*EXERCISE*
Return all the entries exactly, keeping pictures out.
==========
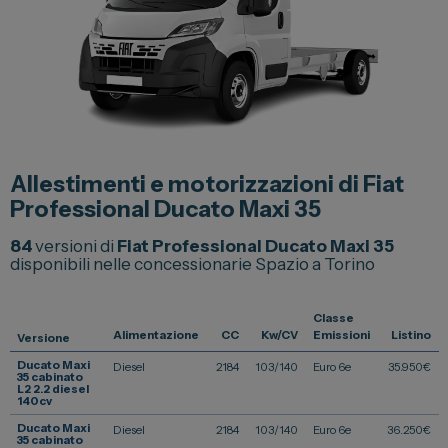
Lexus
DR
Dongfeng
Veicoli Commerciali
Allestimenti e motorizzazioni di Fiat
Fiat Professional
Professional Ducato Maxi 35
Citroen
84
versioni di
Fiat Professional Ducato Maxi 35
disponibili nelle concessionarie Spazio a Torino
Toyota
Classe
Servizi
Alimentazione
CC
Kw/CV
Emissioni
Listino
Versione
Ducato Maxi
Diesel
2184
103/140
Euro 6e
35.950
€
Auto Usate e Km Zero
35 cabinato
L2 2.2 diesel
140cv
Officina
Ducato Maxi
Diesel
2184
103/140
Euro 6e
36.250
€
35 cabinato
Carrozzeria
==========
*SOLUTION BELOW*
Lexus
DR
Dongfeng
Veicoli Commerciali
Allestimenti e motorizzazioni di Fiat
Fiat Professional
Professional Ducato Maxi 35
Citroen
84
versioni di
Fiat Professional Ducato Maxi 35
disponibili nelle concessionarie Spazio a Torino
Toyota
Classe
Servizi
Alimentazione
CC
Kw/CV
Emissioni
Listino
Versione
Ducato Maxi
Diesel
2184
103/140
Euro 6e
35.950
€
Auto Usate e Km Zero
35 cabinato
L2 2.2 diesel
140cv
Officina
Ducato Maxi
Diesel
2184
103/140
Euro 6e
36.250
€
35 cabinato
Carrozzeria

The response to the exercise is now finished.